DHARAMSHALA December 9: The International Campaign for Tibet (ICT) on Tuesday launched a new report on the current climate crisis in Tibet, ‘Blue gold from the highest plateau: Tibet’s water and global climate change’, in Paris coinciding with COP21. The report criticizes China’s environmental policies that are resulting in severe consequences on the plateau and the world at large.

The report by the Washington DC based Tibet advocacy group highlights the water diversion, nomadic resettlement, excessive mining, urbanization, infrastructure construction and intensified militarization and warming temperatures that create an ‘ecological shift’ in Tibet.

“ICT’s new report reveals why Tibet matters to all of us, although few people know of its significance, and provides a roadmap for a way forward for the urgent task of conserving the plateau and its ‘blue gold’ that is in the interests of China and the rest of the world as well as the Tibetan people,” said Matteo Mecacci, President of ICT.

Matteo said that both the Dalai Lama and the Beijing leadership have expressed concerns about the scale of the climate crisis in Tibet, also known as the earth’s ‘Third Pole’, because it contains the biggest reserves of freshwater outside the Arctic and Antarctic.

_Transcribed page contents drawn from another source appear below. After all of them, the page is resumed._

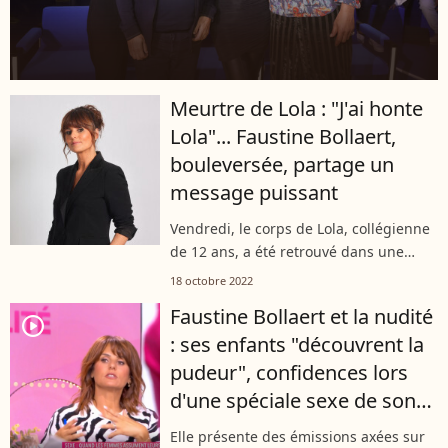
Meurtre de Lola : "J'ai honte
Lola"... Faustine Bollaert,
bouleversée, partage un
message puissant
Vendredi, le corps de Lola, collégienne
de 12 ans, a été retrouvé dans une
malle. Depuis de nombreuses
18 octobre 2022
personnalités réagissent à ce drame
Faustine Bollaert et la nudité
d'une cruauté terrible. Faustine
player2
: ses enfants "découvrent la
Bollaert...
pudeur", confidences lors
d'une spéciale sexe de son
émission
Elle présente des émissions axées sur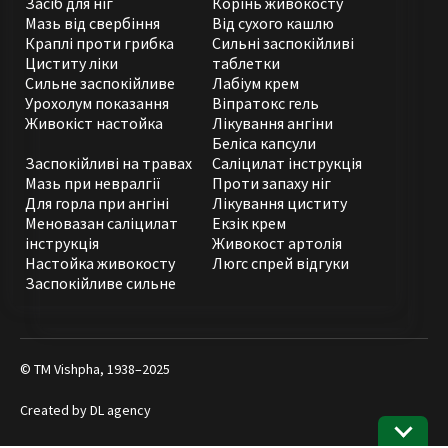
Засіб для ніг
Корінь живокосту
Мазь від свербіння
Від сухого кашлю
Краплі проти грибка
Сильні заспокійливі
Циститу ліки
таблетки
Сильне заспокійливе
Лабіум крем
Урохолум показання
Віпратокс гель
Живокіст настойка
Лікування ангіни
Беліса капсули
Заспокійливі на травах
Саліцилат інструкція
Мазь при невралгії
Проти запаху ніг
Для горла при ангіні
Лікування циститу
Меновазан саліцилат
Екзік крем
інструкція
Живокост артолія
Настойка живокосту
Люгс спрей відгуки
Заспокійливе сильне
© ТМ Vishpha, 1938–2025
Created by
DL agency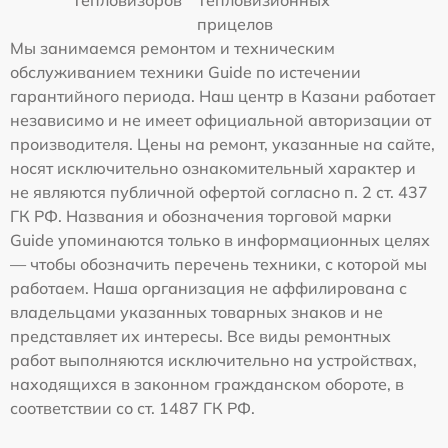
прицелов
Мы занимаемся ремонтом и техническим
обслуживанием техники Guide по истечении
гарантийного периода. Наш центр в Казани работает
независимо и не имеет официальной авторизации от
производителя. Цены на ремонт, указанные на сайте,
носят исключительно ознакомительный характер и
не являются публичной офертой согласно п. 2 ст. 437
ГК РФ. Названия и обозначения торговой марки
Guide упоминаются только в информационных целях
— чтобы обозначить перечень техники, с которой мы
работаем. Наша организация не аффилирована с
владельцами указанных товарных знаков и не
представляет их интересы. Все виды ремонтных
работ выполняются исключительно на устройствах,
находящихся в законном гражданском обороте, в
соответствии со ст. 1487 ГК РФ.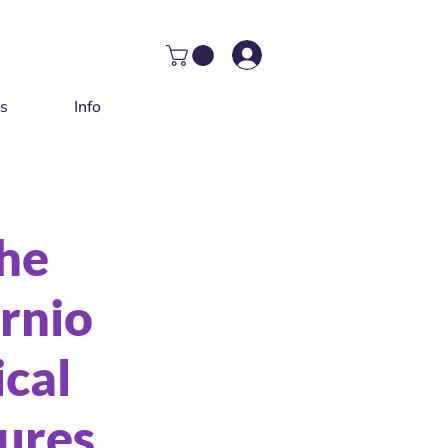
as
Info
he
rnio
cal
ures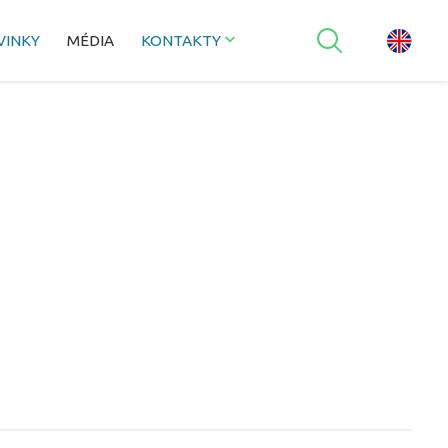
VINKY
MÉDIA
KONTAKTY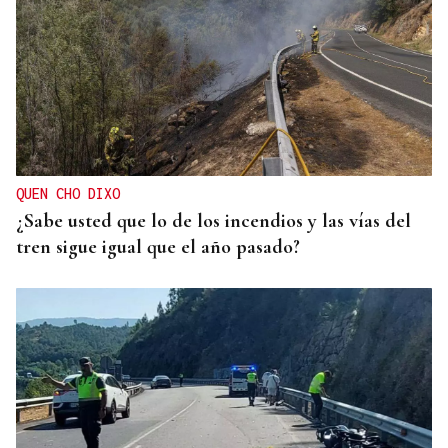
QUEN CHO DIXO
¿Sabe usted que lo de los incendios y las vías del
tren sigue igual que el año pasado?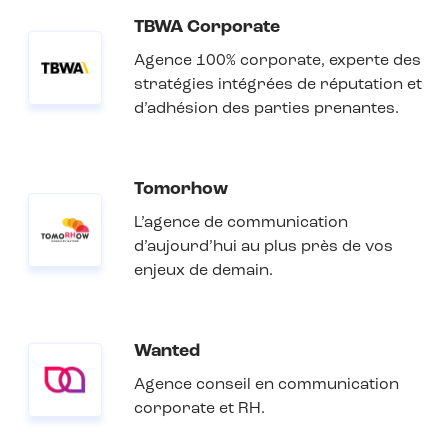
TBWA Corporate
Agence 100% corporate, experte des
stratégies intégrées de réputation et
d’adhésion des parties prenantes.
Tomorhow
L’agence de communication
d’aujourd’hui au plus près de vos
enjeux de demain.
Wanted
Agence conseil en communication
corporate et RH.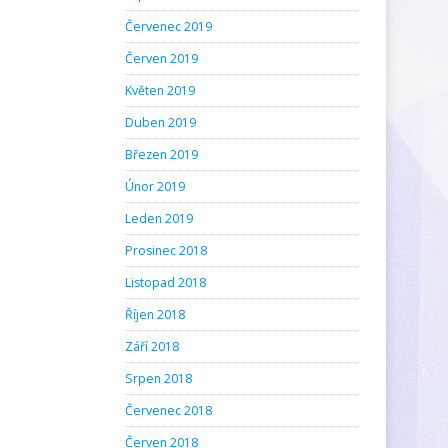
Červenec 2019
Červen 2019
Květen 2019
Duben 2019
Březen 2019
Únor 2019
Leden 2019
Prosinec 2018
Listopad 2018
Říjen 2018
Září 2018
Srpen 2018
Červenec 2018
Červen 2018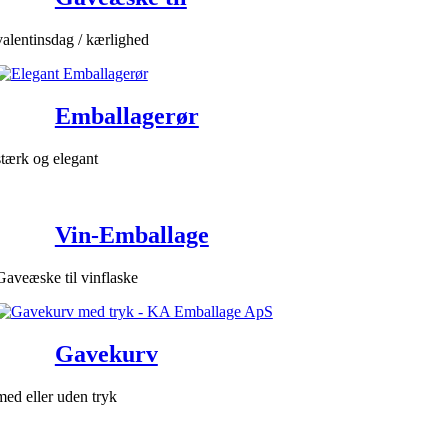
valentinsdag / kærlighed
Emballagerør
stærk og elegant
Vin-Emballage
Gaveæske til vinflaske
Gavekurv
med eller uden tryk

“Tibet’s changing climate not only affects the monsoon in Asia, but also weather in Europe. As the source of most of Asia’s major rivers, including the Yangtze, the Mekong and the Brahmaputra, Tibet’s fragile ecology is of critical importance to hundreds of millions of people in the water-dependent societies downstream,” he said.

Richard Gere, Chairman of ICT said the Chinese leadership has acknowledged at the highest levels the scale of the environmental crisis it faces. “As increasing numbers of Chinese environmentalists and experts have made clear, this must include conserving the Tibetan plateau, which obviously include dialogue and genuine participation of the Tibetan people,” Gere said.

He added that the report contains detailed suggestions on how genuine participation of Tibetans can be achieved and it also demonstrates that a new approach is urgently needed.

Minister of Information and International Relations (Kalon) Dicki Chhoyang on Tuesday chaired a panel discussion organized by CTA in Paris. The panel included French environmentalist and Buddhist scholar Rev Matthieu Ricard, former environment minister of Czech Republic Martin Bursik, Environment researcher Tenzin Norbu, and environment Research Fellow at the TPI Tempa Gyaltsen.

As part of the ongoing climate campaign of CTA to urge the UN and world leaders, the panelists stated the importance and the need for international intervention to protect the plateau.